Deputy police minister Bongani Mkongi on Friday said South Africans complicate the work of police officials by buying stolen property.

"This is the monster we are dealing with here. It is not easy, it is difficult. You know why it is difficult, because you as the people, you support criminals," Mkongi said.

"How can you buy a cell phone from a boy that you know does not own any company of Samsung?"

"If society wants to kill criminality, society must not become criminals too."

Mkongi was speaking at a Youth Day commemoration in Bloemkombos High School in Paarl.

He blamed "educated youth" on assisting criminals defeat the ends of justice.

"When police are sitting on the weekend on the strategic plan to fight crime, they [criminals] are sitting in their own strategic plan," Mkongi said.

"As criminals, they are told by these young men and women who are very clever what the strategy of the police is."

Mkongi said once criminals are convicted they infiltrate medical staff to get out of jail on medical parole.

At the end of his short address, Mkongi called on South African youth to respect the country's national flag, national anthem and Constitution.
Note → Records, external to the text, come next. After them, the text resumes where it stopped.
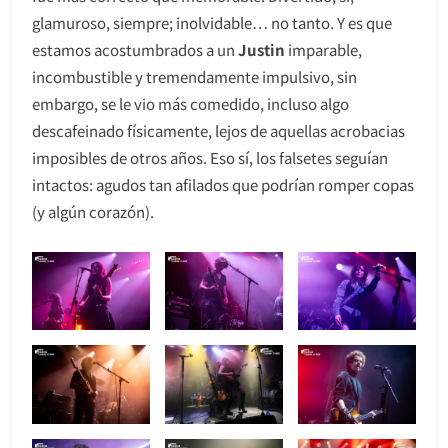
glamuroso, siempre; inolvidable… no tanto. Y es que
estamos acostumbrados a un
Justin
imparable,
incombustible y tremendamente impulsivo, sin
embargo, se le vio más comedido, incluso algo
descafeinado físicamente, lejos de aquellas acrobacias
imposibles de otros años. Eso sí, los falsetes seguían
intactos: agudos tan afilados que podrían romper copas
(y algún corazón).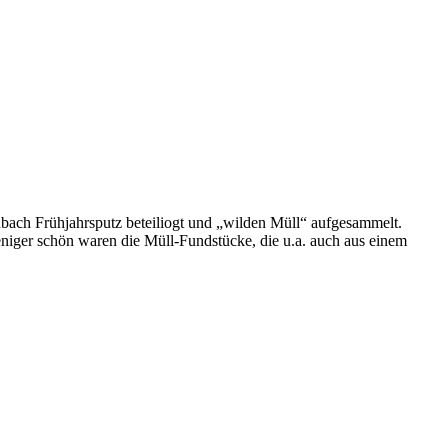
ach Frühjahrsputz beteiliogt und „wilden Müll“ aufgesammelt.
niger schön waren die Müll-Fundstücke, die u.a. auch aus einem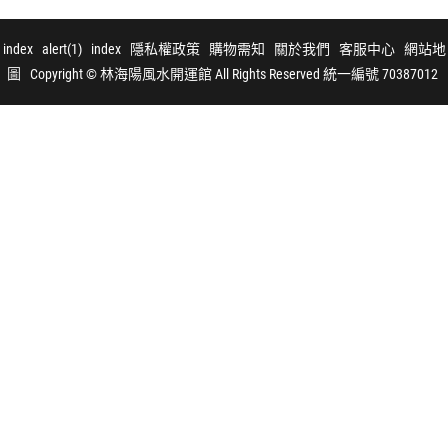
index
alert(1)
index
隱私權政策
購物需知
關於我們
客服中心
網站地
圖
Copyright © 林海陽風水開運館 All Rights Reserved 統一編號 70387012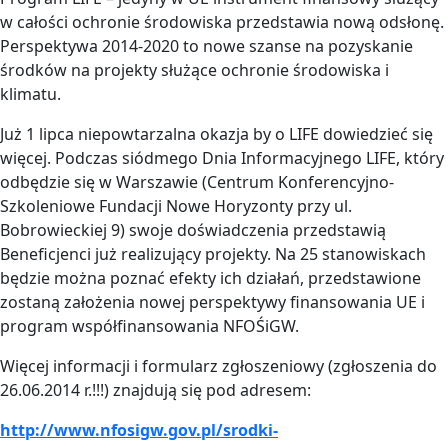
w całości ochronie środowiska przedstawia nową odsłonę.
Perspektywa 2014-2020 to nowe szanse na pozyskanie
środków na projekty służące ochronie środowiska i
klimatu.
Już 1 lipca niepowtarzalna okazja by o LIFE dowiedzieć się
więcej. Podczas siódmego Dnia Informacyjnego LIFE, który
odbędzie się w Warszawie (Centrum Konferencyjno-
Szkoleniowe Fundacji Nowe Horyzonty przy ul.
Bobrowieckiej 9) swoje doświadczenia przedstawią
Beneficjenci już realizujący projekty. Na 25 stanowiskach
będzie można poznać efekty ich działań, przedstawione
zostaną założenia nowej perspektywy finansowania UE i
program współfinansowania NFOŚiGW.
Więcej informacji i formularz zgłoszeniowy (zgłoszenia do
26.06.2014 r.!!!) znajdują się pod adresem:
http://www.nfosigw.gov.pl/srodki-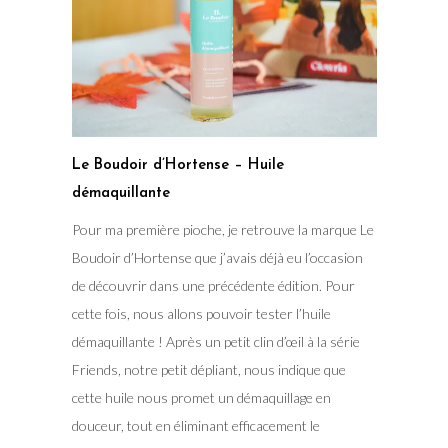
Le Boudoir d’Hortense – Huile
démaquillante
Pour ma première pioche, je retrouve la marque Le
Boudoir d’Hortense que j’avais déjà eu l’occasion
de découvrir dans une précédente édition. Pour
cette fois, nous allons pouvoir tester l’huile
démaquillante ! Après un petit clin d’œil à la série
Friends, notre petit dépliant, nous indique que
cette huile nous promet un démaquillage en
douceur, tout en éliminant efficacement le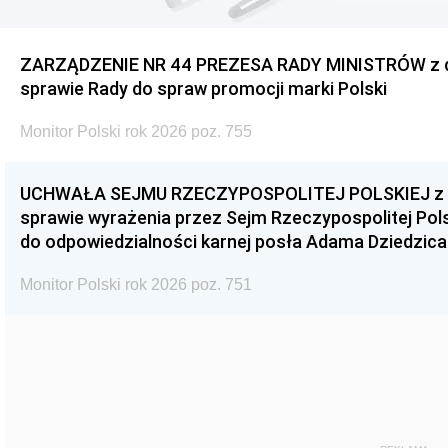
ZARZĄDZENIE NR 44 PREZESA RADY MINISTRÓW z dnia
sprawie Rady do spraw promocji marki Polski
Monitor Polski rok 2026 poz. 755
UCHWAŁA SEJMU RZECZYPOSPOLITEJ POLSKIEJ z dnia
sprawie wyrażenia przez Sejm Rzeczypospolitej Pols
do odpowiedzialności karnej posła Adama Dziedzica
Monitor Polski rok 2026 poz. 751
"One important thing I want to talk about [is that] the youth must not undermine that flag, this is a flag of our fathers and our mothers. They died for this flag, please don't burn that flag," he said.
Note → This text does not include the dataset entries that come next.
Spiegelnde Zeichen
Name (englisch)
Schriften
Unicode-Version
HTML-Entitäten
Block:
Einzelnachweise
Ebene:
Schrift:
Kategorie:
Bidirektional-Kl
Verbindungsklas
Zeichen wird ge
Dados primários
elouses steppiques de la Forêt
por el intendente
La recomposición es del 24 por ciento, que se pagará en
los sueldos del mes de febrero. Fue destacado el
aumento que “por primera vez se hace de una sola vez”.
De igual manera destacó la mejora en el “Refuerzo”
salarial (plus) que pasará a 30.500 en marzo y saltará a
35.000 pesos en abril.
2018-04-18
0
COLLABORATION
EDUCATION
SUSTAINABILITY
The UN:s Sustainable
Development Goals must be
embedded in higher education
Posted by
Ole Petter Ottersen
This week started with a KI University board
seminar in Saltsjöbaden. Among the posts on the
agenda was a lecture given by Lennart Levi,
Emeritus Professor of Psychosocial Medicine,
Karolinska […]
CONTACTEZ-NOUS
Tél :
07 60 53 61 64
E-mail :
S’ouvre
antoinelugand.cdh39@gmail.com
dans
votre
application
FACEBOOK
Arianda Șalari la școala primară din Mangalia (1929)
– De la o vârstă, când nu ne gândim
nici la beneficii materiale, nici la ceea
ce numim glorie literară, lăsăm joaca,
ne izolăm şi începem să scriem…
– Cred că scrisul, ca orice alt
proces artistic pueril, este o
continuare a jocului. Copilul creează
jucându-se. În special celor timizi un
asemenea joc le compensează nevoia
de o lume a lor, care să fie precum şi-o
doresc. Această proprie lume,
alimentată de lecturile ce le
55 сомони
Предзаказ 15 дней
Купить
"Our national anthem is an expression, it is a spiritual expression of our forefathers and mothers into what we must go to. It is the spiritual expression of the direction we must take as South Africans."

"You must never walk on top of our Constitution. The Constitution of the republic is the building stones of our nation and a programme of action of our people."

"So, if you respect those three... our people will liberate South Africa from crime."

Mkongi was infamously forced to apologise after he angered anti-Zuma campaigners, as well as various political parties, when he called for the #ZumaMustFall banner in Cape Town to be burnt down in January 2016.

He was also reported to Parliament's ethics committee following his statements on Facebook.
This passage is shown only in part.